Stored data entries

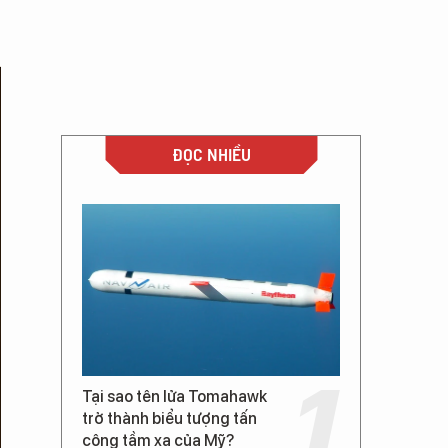
ĐỌC NHIỀU
Tại sao tên lửa Tomahawk
trở thành biểu tượng tấn
công tầm xa của Mỹ?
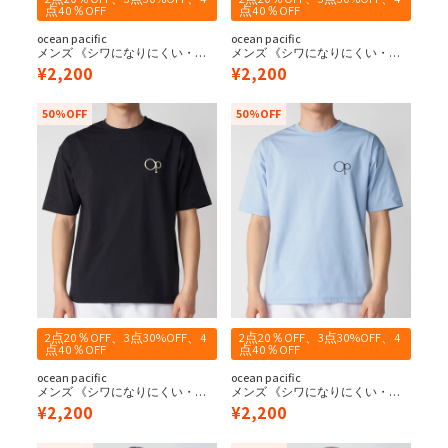
点40％OFF
点40％OFF
ocean pacific
ocean pacific
メンズ 《シワになりにくい・軽
メンズ 《シワになりにくい・軽
量速乾・UPF50+≫ペアテックス
量速乾・UPF50+≫ペアテックス
¥
2,200
¥
2,200
水陸両用 Tシャツ
水陸両用 Tシャツ
50%OFF
50%OFF
2点20％OFF、3点30%OFF、4
2点20％OFF、3点30%OFF、4
点40％OFF
点40％OFF
ocean pacific
ocean pacific
メンズ 《シワになりにくい・軽
メンズ 《シワになりにくい・軽
量速乾・UPF50+≫ペアテックス
量速乾・UPF50+≫ペアテックス
¥
2,200
¥
2,200
水陸両用 Tシャツ
水陸両用 Tシャツ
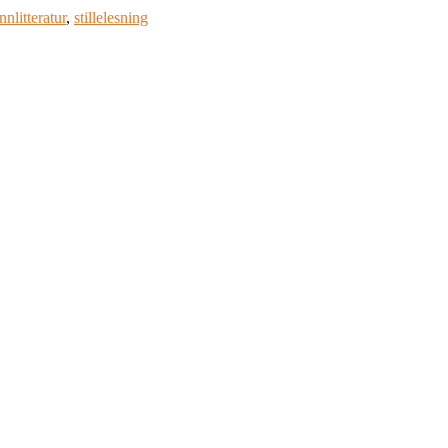
nnlitteratur
,
stillelesning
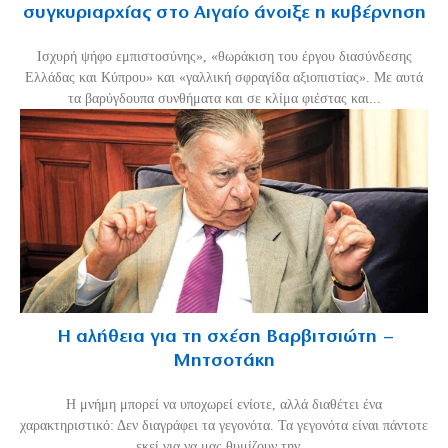
συγκυριαρχίας στο Αιγαίο άνοιξε η κυβέρνηση
Ισχυρή ψήφο εμπιστοσύνης», «θωράκιση του έργου διασύνδεσης
Ελλάδας και Κύπρου» και «γαλλική σφραγίδα αξιοπιστίας». Με αυτά
τα βαρύγδουπα συνθήματα και σε κλίμα φιέστας και...
Η αλήθεια για τη σχέση Βαρβιτσιώτη –
Μητσοτάκη
H μνήμη μπορεί να υποχωρεί ενίοτε, αλλά διαθέτει ένα
χαρακτηριστικό: Δεν διαγράφει τα γεγονότα. Τα γεγονότα είναι πάντοτε
εκεί για να μας θυμίζουν την...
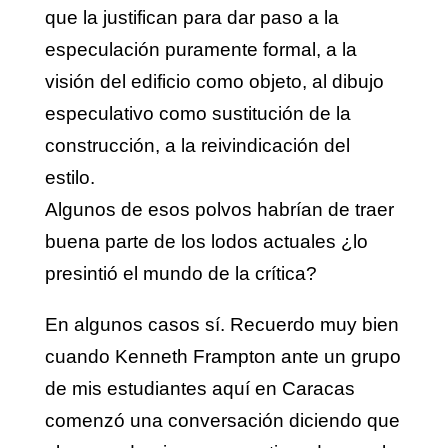
que la justifican para dar paso a la
especulación puramente formal, a la
visión del edificio como objeto, al dibujo
especulativo como sustitución de la
construcción, a la reivindicación del
estilo.
Algunos de esos polvos habrían de traer
buena parte de los lodos actuales ¿lo
presintió el mundo de la crítica?
En algunos casos sí. Recuerdo muy bien
cuando Kenneth Frampton ante un grupo
de mis estudiantes aquí en Caracas
comenzó una conversación diciendo que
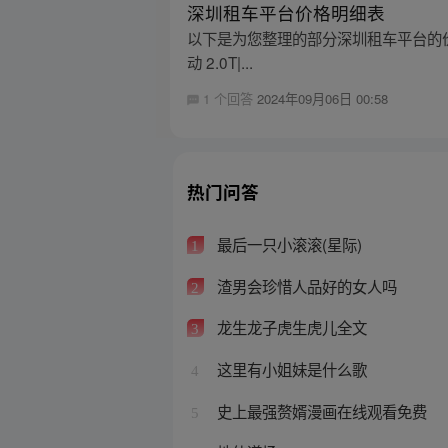
深圳租车平台价格明细表
以下是为您整理的部分深圳租车平台的价格信息：
动 2.0T|...
1 个回答
2024年09月06日 00:58
热门问答
最后一只小滚滚(星际)
1
渣男会珍惜人品好的女人吗
2
龙生龙子虎生虎儿全文
3
这里有小姐妹是什么歌
4
史上最强赘婿漫画在线观看免费
5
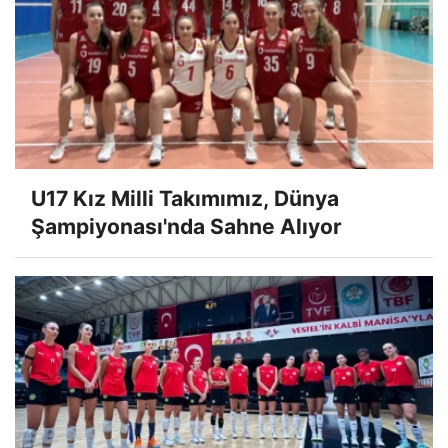
U17 Kız Milli Takımımız, Dünya
Şampiyonası'nda Sahne Alıyor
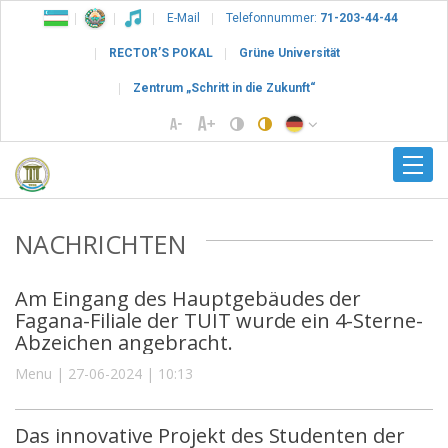
E-Mail
Telefonnummer:
71-203-44-44
RECTOR’S POKAL
Grüne Universität
Zentrum „Schritt in die Zukunft“
NACHRICHTEN
Am Eingang des Hauptgebäudes der
Fagana-Filiale der TUIT wurde ein 4-Sterne-
Abzeichen angebracht.
Menu | 27-06-2024 | 10:13
Das innovative Projekt des Studenten der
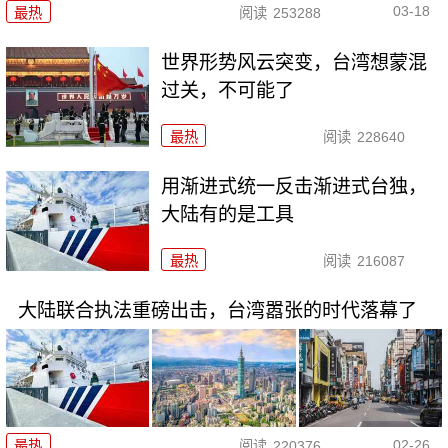
03-18
最热
阅读
253288
世界形势风云突变，台湾想蒙混
过关，不可能了
最热
阅读
228640
用渐进式统一反击渐进式台独，
大陆有的是工具
最热
阅读
216087
大陆联合执法重磅出击，台湾嚣张的时代落幕了
02-26
最热
阅读
220376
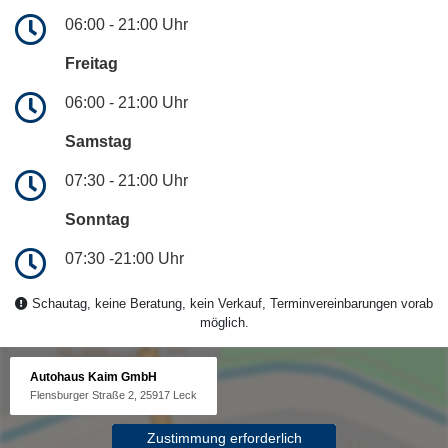
06:00 - 21:00 Uhr
Freitag
06:00 - 21:00 Uhr
Samstag
07:30 - 21:00 Uhr
Sonntag
07:30 -21:00 Uhr
Schautag, keine Beratung, kein Verkauf, Terminvereinbarungen vorab
möglich.
Autohaus Kaim GmbH
Flensburger Straße 2, 25917 Leck
Zustimmung erforderlich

◆ THE PROBLEM: Give again, please, precisely the lines that begin the records and run through the line with "Algunos de esos polvos habrían de traer" in it, keeping both end lines and dropping any pictures.

◆ EXERCISE SOLUTION:
ĐỌC NHIỀU
Tại sao tên lửa Tomahawk
trở thành biểu tượng tấn
công tầm xa của Mỹ?
点40％OFF
点40％OFF
ocean pacific
ocean pacific
メンズ 《シワになりにくい・軽
メンズ 《シワになりにくい・軽
量速乾・UPF50+≫ペアテックス
量速乾・UPF50+≫ペアテックス
¥
2,200
¥
2,200
水陸両用 Tシャツ
水陸両用 Tシャツ
50%OFF
50%OFF
2点20％OFF、3点30%OFF、4
2点20％OFF、3点30%OFF、4
点40％OFF
点40％OFF
ocean pacific
ocean pacific
メンズ 《シワになりにくい・軽
メンズ 《シワになりにくい・軽
量速乾・UPF50+≫ペアテックス
量速乾・UPF50+≫ペアテックス
¥
2,200
¥
2,200
水陸両用 Tシャツ
水陸両用 Tシャツ
nnlitteratur
,
stillelesning
συγκυριαρχίας στο Αιγαίο άνοιξε η κυβέρνηση
Ισχυρή ψήφο εμπιστοσύνης», «θωράκιση του έργου διασύνδεσης
Ελλάδας και Κύπρου» και «γαλλική σφραγίδα αξιοπιστίας». Με αυτά
τα βαρύγδουπα συνθήματα και σε κλίμα φιέστας και...
Η αλήθεια για τη σχέση Βαρβιτσιώτη –
Μητσοτάκη
H μνήμη μπορεί να υποχωρεί ενίοτε, αλλά διαθέτει ένα
χαρακτηριστικό: Δεν διαγράφει τα γεγονότα. Τα γεγονότα είναι πάντοτε
εκεί για να μας θυμίζουν την...
que la justifican para dar paso a la
especulación puramente formal, a la
visión del edificio como objeto, al dibujo
especulativo como sustitución de la
construcción, a la reivindicación del
estilo.
Algunos de esos polvos habrían de traer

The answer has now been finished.